MHP'li muhaliflere saldırılar: Kesin mizansen

"(‘Ülkücüler başladığı işi yarım bırakmaz’ sözünüz farklı algılamalara neden oldu) Çok açık ve net. Öyle bir niyetin olmadığını söylüyoruz. Ülkücü ‘Ben seni konuşturmayacağım, toplantını şöyle yapacağım, sana da şunu yapacağım’ diyorsa gidip kürsüyü eliyle itip çıkmaz. Bu kesin bir mizansen. Böyle bir şeye biz karar vermiş olsak, o gerçekleşir. Ülkücü bir niyetle varmışsa tamamlar. Diyor ki lastiğimi patlattılar. Lastiğe kurşun sıkan beyne niye sıkmasın. Ciddiye almamak lazım. Buna benzer şeyler muhtemelen daha da olabilir. Yolumuza devam etmeliyiz. Mesela kürsü yıkmak yerine Erdoğan’ın Almanya seyahatinde yanında bulunmayı tercih ederim. Kürsüyü niye yıkayım? Viyana kapılarına kadar gelmiş bir ecdadın evladıyım ben. İftirada alçaklığı bulursun da espride alçaklık olmaz.O hakarete girer.

Mülteci yorumu: Silahtan kaçanları siz daha sessiz bir silah haline dönüştürüp, diplomatik kılıfla bir başka yerde kullanamazsınız

"(Göçmen anlaşmasının yürürlükten kaldırılması düşüncesi) Sabırlı olmak lazım. Türkiye’ye sığınmacı olarak gelmiş olanları Avrupa’ya karşı bir başka silah olarak kullanmak doğru değildir. Silahtan kaçanları siz daha sessiz bir silah haline dönüştürüp, diplomatik kılıfla bir başka yerde kullanamazsınız. Bu da insani değil.

FETÖ yorumu: İçimizdekileri biliyorum; AKP'nin içindekini AKP’liler bilsin artık

"(FETÖ’nün siyasi ayağının ortaya çıkartılmaması) Yürüyüşte her zaman tek adım atılır. İki adım atarak yürüyen nadirdir. O da attır. Asker adım atıyor. Ardından siyasi gelirse gelir gelmezse millet çıkartır onu. Ortaya çıkmalı.
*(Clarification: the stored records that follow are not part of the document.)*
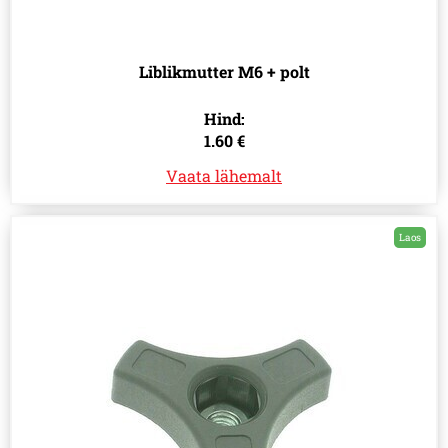
Liblikmutter M6 + polt
Hind:
1.60 €
Vaata lähemalt
Laos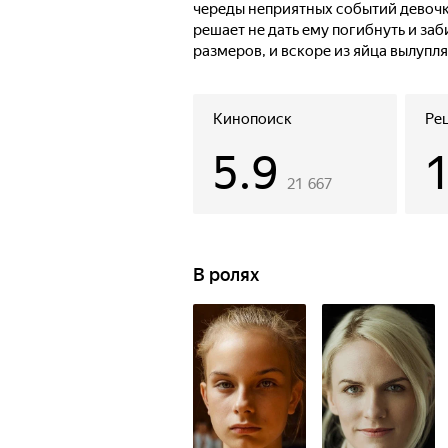
череды неприятных событий девочка
решает не дать ему погибнуть и за
размеров, и вскоре из яйца вылупл
Кинопоиск
Ре
5.9
21 667
В ролях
"(Siyasi ayakla ilgili bildikleriniz var mı?) Bizim içimizdekilerin hepsini ben biliyorum. AKP’lilerin içindekini AKP’liler bilsin artık.

"Harika futbolcu"

(Anket yaptırıyor musunuz?) Hangi güvenli şirket var. Kamuoyu araştırması yapan yok. Kamuoyu oluşturmakla görevlendirilme var.

(İzlediğiniz yeni dizi var mı?) ‘Eşkıya Dünyaya Hükümdar Olmaz’ var. Hoş bir laf. Avrupa, Hollanda için geçerlidir şu an. Bir de ‘Adı Efsane’ var. Toplumsal ilişkileri, basketbol koçu ile öğrencileri arasındaki ilişkileri iyi aktarıyor.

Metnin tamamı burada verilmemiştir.